§ **ABOUT THIS EXERCISE**: Write out the entries exactly, leaving out every picture.

──────────────────────────────

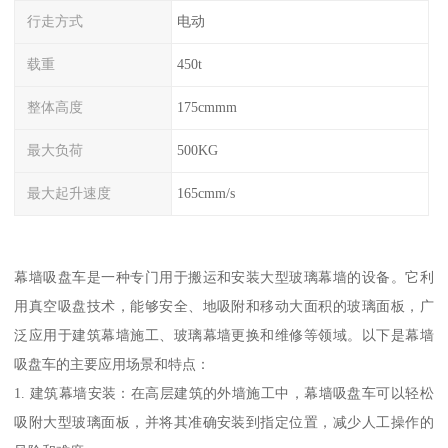
行走方式
电动
载重
450t
整体高度
175cmmm
最大负荷
500KG
最大起升速度
165cmm/s
幕墙吸盘车是一种专门用于搬运和安装大型玻璃幕墙的设备。它利
用真空吸盘技术，能够安全、地吸附和移动大面积的玻璃面板，广
泛应用于建筑幕墙施工、玻璃幕墙更换和维修等领域。以下是幕墙
吸盘车的主要应用场景和特点：
1. 建筑幕墙安装：在高层建筑的外墙施工中，幕墙吸盘车可以轻松
吸附大型玻璃面板，并将其准确安装到指定位置，减少人工操作的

──────────────────────────────

§ **SOLUTION TO THIS EXERCISE**:
行走方式
电动
载重
450t
整体高度
175cmmm
最大负荷
500KG
最大起升速度
165cmm/s
幕墙吸盘车是一种专门用于搬运和安装大型玻璃幕墙的设备。它利
用真空吸盘技术，能够安全、地吸附和移动大面积的玻璃面板，广
泛应用于建筑幕墙施工、玻璃幕墙更换和维修等领域。以下是幕墙
吸盘车的主要应用场景和特点：
1. 建筑幕墙安装：在高层建筑的外墙施工中，幕墙吸盘车可以轻松
吸附大型玻璃面板，并将其准确安装到指定位置，减少人工操作的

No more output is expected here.